#### DATA FOR THIS EXERCISE
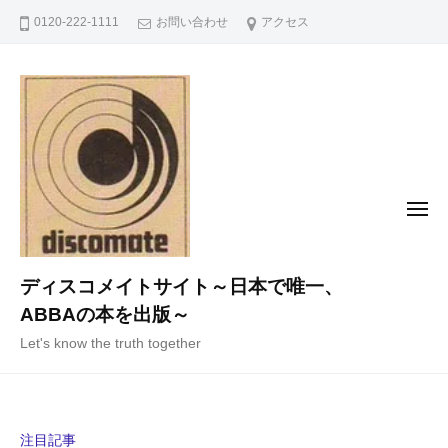
コ
0120-222-1111
お問い合わせ
アクセス
ン
テ
ン
ツ
へ
ス
キ
メ
ニ
ッ
ュ
ー
プ
ディスコメイトサイト～日本で唯一、
ABBAの本を出版～
Let's know the truth together
注目記事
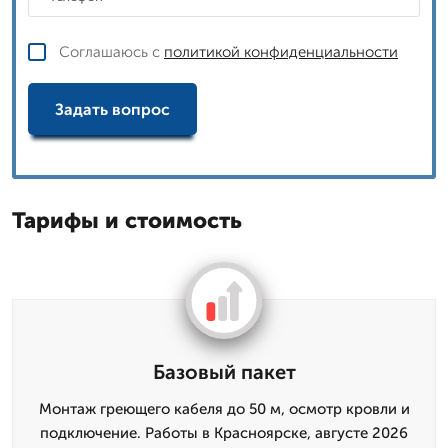
Соглашаюсь с
политикой конфиденциальности
Задать вопрос
Тарифы и стоимость
Базовый пакет
Монтаж грeющего кабеля до 50 м, осмотр кровли и
подключение. Работы в Красноярске, августе 2026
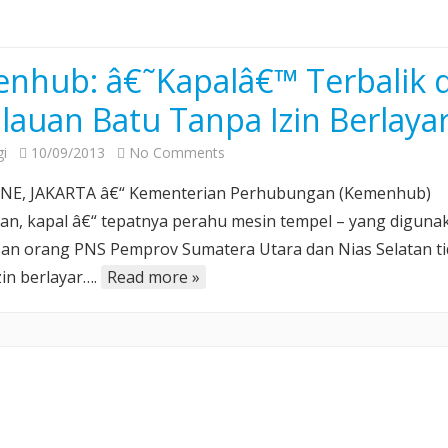
nhub: â€˜Kapalâ€™ Terbalik d
lauan Batu Tanpa Izin Berlaya
on
i
10/09/2013
No Comments
Kemenhub:
NE, JAKARTA â€“ Kementerian Perhubungan (Kemenhub)
â€˜Kapalâ€™
n, kapal â€“ tepatnya perahu mesin tempel – yang diguna
Terbalik
san orang PNS Pemprov Sumatera Utara dan Nias Selatan t
di
zin berlayar….
Read more »
Kepulauan
Batu
Tanpa
Izin
Berlayar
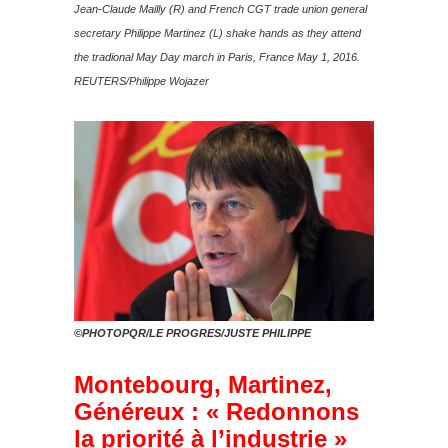
Jean-Claude Mailly (R) and French CGT trade union general
secretary Philippe Martinez (L) shake hands as they attend
the tradional May Day march in Paris, France May 1, 2016.
REUTERS/Philippe Wojazer
©PHOTOPQR/LE PROGRES/JUSTE PHILIPPE
Montebourg, Martinez,
Généreux : « Redonnons
la priorité à l’industrie »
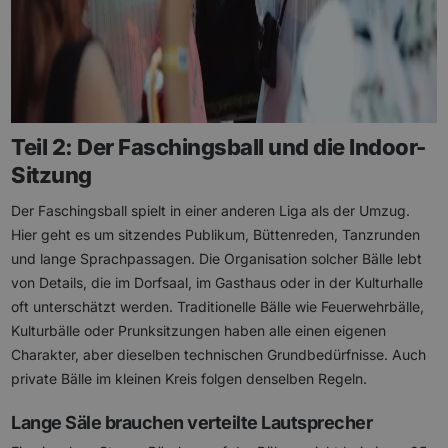
Teil 2: Der Faschingsball und die Indoor-
Sitzung
Der Faschingsball spielt in einer anderen Liga als der Umzug.
Hier geht es um sitzendes Publikum, Büttenreden, Tanzrunden
und lange Sprachpassagen. Die Organisation solcher Bälle lebt
von Details, die im Dorfsaal, im Gasthaus oder in der Kulturhalle
oft unterschätzt werden. Traditionelle Bälle wie Feuerwehrbälle,
Kulturbälle oder Prunksitzungen haben alle einen eigenen
Charakter, aber dieselben technischen Grundbedürfnisse. Auch
private Bälle im kleinen Kreis folgen denselben Regeln.
Lange Säle brauchen verteilte Lautsprecher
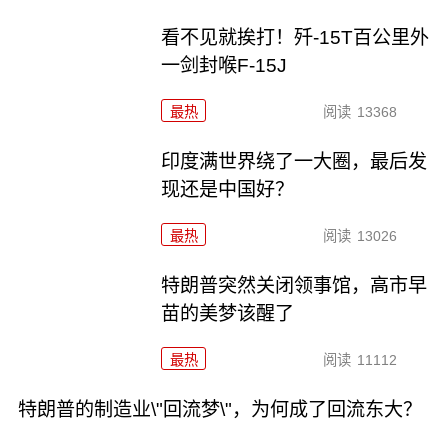
看不见就挨打！歼-15T百公里外
一剑封喉F-15J
最热
阅读
13368
印度满世界绕了一大圈，最后发
现还是中国好？
最热
阅读
13026
特朗普突然关闭领事馆，高市早
苗的美梦该醒了
最热
阅读
11112
特朗普的制造业\"回流梦\"，为何成了回流东大？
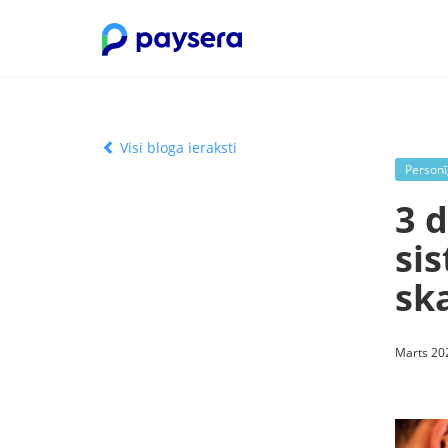
Visi bloga ieraksti
Personī
3 d
si
sk
Marts 202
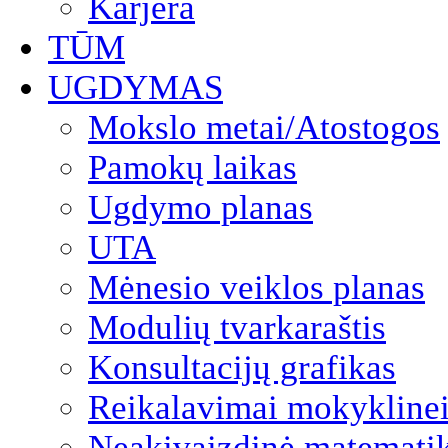
Karjera
TŪM
UGDYMAS
Mokslo metai/Atostogos
Pamokų laikas
Ugdymo planas
UTA
Mėnesio veiklos planas
Modulių tvarkaraštis
Konsultacijų grafikas
Reikalavimai mokyklinei
Neakivaizdinė matemati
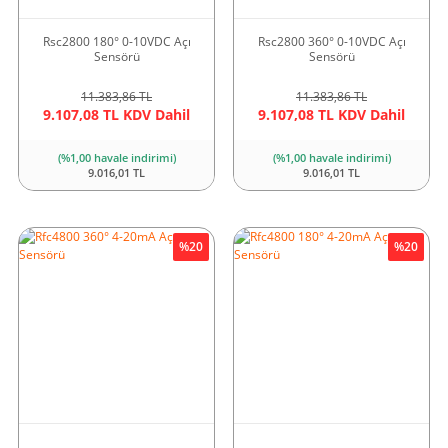
Rsc2800 180° 0-10VDC Açı
Rsc2800 360° 0-10VDC Açı
Sensörü
Sensörü
11.383,86 TL
11.383,86 TL
9.107,08 TL KDV Dahil
9.107,08 TL KDV Dahil
(%1,00 havale indirimi)
(%1,00 havale indirimi)
9.016,01 TL
9.016,01 TL
%20
%20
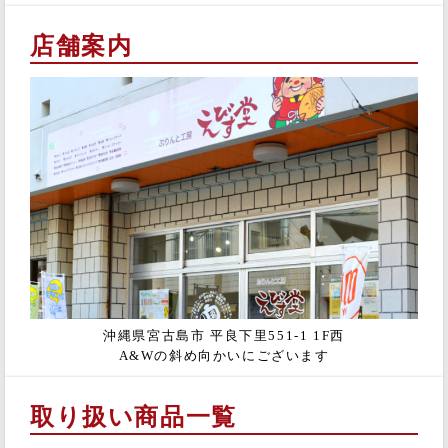
店舗案内
沖縄県宮古島市 平良下里551-1 1F西
A&Wの斜め向かいにございます
取り扱い商品一覧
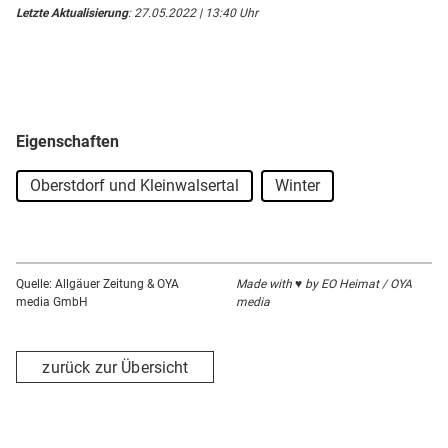
Letzte Aktualisierung
: 27.05.2022 | 13:40 Uhr
Eigenschaften
Oberstdorf und Kleinwalsertal
Winter
Quelle: Allgäuer Zeitung & OYA
Made with ♥ by EO Heimat / OYA
media GmbH
media
zurück zur Übersicht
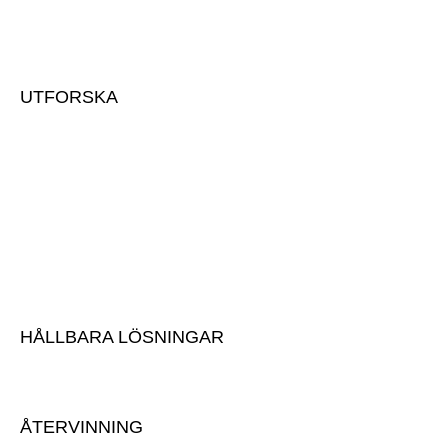
UTFORSKA
Om oss & vårt team
Kontakta oss
Utvecklingsprojekt
Vår historia
Vår anläggning
Karriär
HÅLLBARA LÖSNINGAR
Hållbarhet
ÅTERVINNING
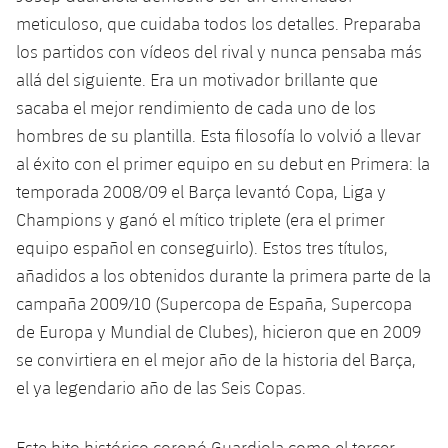
Jugadores
Clasificaciones
meticuloso, que cuidaba todos los detalles. Preparaba
Juvenil
Noticias
Atletismo
plusicon
más
los partidos con vídeos del rival y nunca pensaba más
Fotos
Infantil
allá del siguiente. Era un motivador brillante que
Actualidad
Baloncesto en silla de ruedas
plusicon
más
sacaba el mejor rendimiento de cada uno de los
Historia
Alevín
hombres de su plantilla. Esta filosofía lo volvió a llevar
Masculino
Actualidad
Hockey sobre hielo
plusicon
más
Palmarés
al éxito con el primer equipo en su debut en Primera: la
Femenino
temporada 2008/09 el Barça levantó Copa, Liga y
Jugadores
Actualidad
Hockey hierba
plusicon
más
Champions y ganó el mítico triplete (era el primer
Agenda
Calendario
equipo español en conseguirlo). Estos tres títulos,
Jugadores
Noticias
Patinaje artístico
plusicon
más
añadidos a los obtenidos durante la primera parte de la
Resultados
Calendario
campaña 2009/10 (Supercopa de España, Supercopa
Hockey Hierba Masculino
Escuela de Patinaje
Actualidad
de Europa y Mundial de Clubes), hicieron que en 2009
Clasificaciones
Resultados
Hockey Hierba Femenino
se convirtiera en el mejor año de la historia del Barça,
Plantilla
Rugby
plusicon
más
el ya legendario año de las Seis Copas.
Clasificaciones
Agenda
Actualidad
Voleibol
plusicon
más
Este hito histórico coronó Guardiola como el tercer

#### PROBLEM TO WORK ON
Copy the lines above exactly, beginning at the line containing "se convirtiera en" and stopping at the last line.

#### ANSWER AREA
se convirtiera en el mejor año de la historia del Barça,
Plantilla
Rugby
plusicon
más
el ya legendario año de las Seis Copas.
Clasificaciones
Agenda
Actualidad
Voleibol
plusicon
más
Este hito histórico coronó Guardiola como el tercer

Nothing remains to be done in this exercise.